Ok. That's what I get so it should work assuming the PCMCIA card and CDRom for the laptop are in working order.


----------



## ~Candy~

Candy still hasn't received file. Wonder if my server is filtering......hmmm.....try [email protected] I've gotten over 100 of the sobig virus on that one


----------



## NiteHawk

I was just surprised that it shut down and didn't go to a DOS A: prompt. I'll have to look at their error handeling routine


----------



## kilowatt1

NH,

Try the boot disk again and this time just let it sit for a minute or two after the Driver Dumped message. See what you think about the Recovery of Pre-installed Software screen. If you enter Y it will warn you that all user data on hard disk will be deleted!


----------



## kilowatt1

Candy,

I sent the file to the welcome.techguy mailbox. Since your email address has the .mx extension I assume it got held up at the border !!


----------



## ~Candy~

Hope they don't charge me for customs fees 

Got it  Along with 15 more virus emails *sigh*


----------



## NiteHawk

> _Originally posted by kilowatt1:_
> *NH,
> 
> Try the boot disk again and this time just let it sit for a minute or two after the Driver Dumped message. See what you think about the Recovery of Pre-installed Software screen. If you enter Y it will warn you that all user data on hard disk will be deleted! *


Tried it 3 times and let it sit for awhile. I'll try again in a few minutes.

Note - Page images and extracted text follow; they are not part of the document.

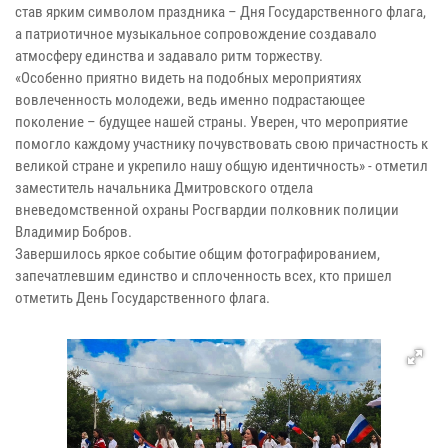
став ярким символом праздника – Дня Государственного флага,
а патриотичное музыкальное сопровождение создавало
атмосферу единства и задавало ритм торжеству.
«Особенно приятно видеть на подобных мероприятиях
вовлеченность молодежи, ведь именно подрастающее
поколение – будущее нашей страны. Уверен, что мероприятие
помогло каждому участнику почувствовать свою причастность к
великой стране и укрепило нашу общую идентичность» - отметил
заместитель начальника Дмитровского отдела
вневедомственной охраны Росгвардии полковник полиции
Владимир Бобров.
Завершилось яркое событие общим фотографированием,
запечатлевшим единство и сплоченность всех, кто пришел
отметить День Государственного флага.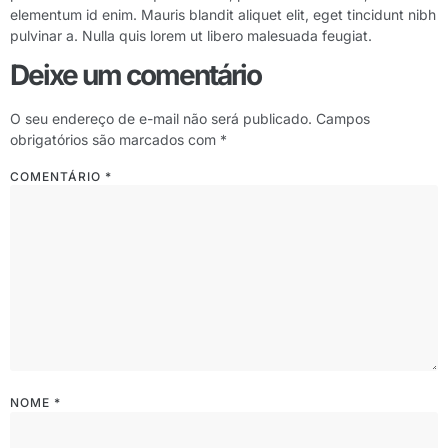
elementum id enim. Mauris blandit aliquet elit, eget tincidunt nibh
pulvinar a. Nulla quis lorem ut libero malesuada feugiat.
Deixe um comentário
O seu endereço de e-mail não será publicado.
Campos
obrigatórios são marcados com
*
COMENTÁRIO
*
NOME
*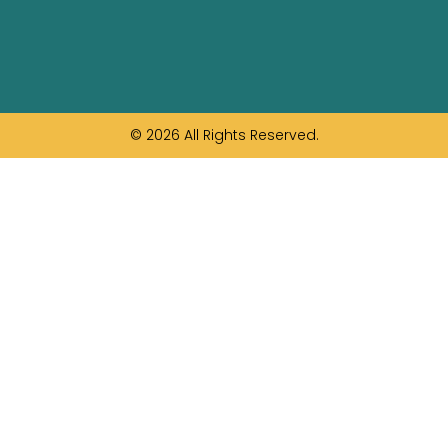
© 2026 All Rights Reserved.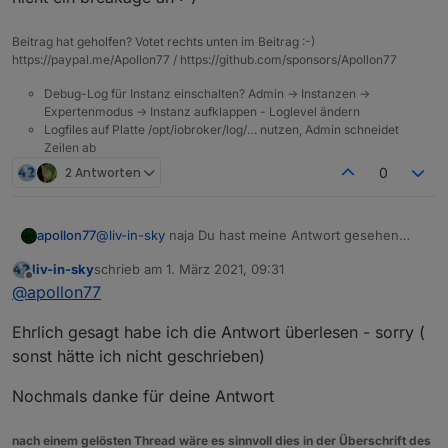
Beitrag hat geholfen? Votet rechts unten im Beitrag :-)
https://paypal.me/Apollon77 / https://github.com/sponsors/Apollon77
Debug-Log für Instanz einschalten? Admin -> Instanzen ->
Expertenmodus -> Instanz aufklappen - Loglevel ändern
Logfiles auf Platte /opt/iobroker/log/… nutzen, Admin schneidet
Zeilen ab
2 Antworten
0
@
liv-in-sky
naja Du hast meine Antwort gesehen
apollon77
oder??
liv-in-sky
schrieb am
1. März 2021, 09:31
Aber gern nochmal zusammengefasst:
zuletzt editiert von
Offline
@
apollon77
Auf der "Skript-Ausfühhrungsseite" wurden am
Ehrlich gesagt habe ich die Antwort überlesen - sorry (
ende nur zwei neue Funktionen hinzugefügt. Der
Rest ist ausschliesslich der Rules-Editor im Frontend.
Ich sehe das Risiko das Skripte nicht mehr tun als
sonst hätte ich nicht geschrieben)
mega low ...
Die 5.0.0 zeigt in dem Fall ein grösseres Feature und
Nochmals danke für deine Antwort
nicht ein breakage an :-)
nach einem gelösten Thread wäre es sinnvoll dies in der Überschrift des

"all user data on hard disk will be deleted!" in her case in not a concern. In MY case....you bet I'm gonna abort out of it!!!


----------



## kilowatt1

Yea, I was tempted to try it (since I was doing it on my wife's machine) to see if indeed it would delete everything. However, I decided I'd better not since I'd be the one who would have to make everything right again. My bet is that it is the format section on the boot disk.


----------



## goddessbev

Well, I didn't make it as early as I wanted to, but here I am. Thanks again for all your effort. What's the new verdict?


----------



## kilowatt1

There you are! We were starting to get worried.

I think we have come up with a solution that might work. First of all we need to know if you have Winzip or something similar on the working computer. I am going to email you a zipped copy of the completed BOOTPORT.EXE floppy so all you'll have to do is extract it directly to a clean floppy disk.


----------



## ~Candy~

*info only here*

My computer shutdown right after it didn't find the cdrom.......so I'm thinking this should work for goddess.......


----------



## goddessbev

I do have winzip. Do you want to email it? If you do, I will PM my email address to whomever wants it, as I really don't want it posted for the whole world to read...Thanks.


----------



## NiteHawk

I got the same results, Candy


----------



## kilowatt1

Yes. Please PM me with your email address.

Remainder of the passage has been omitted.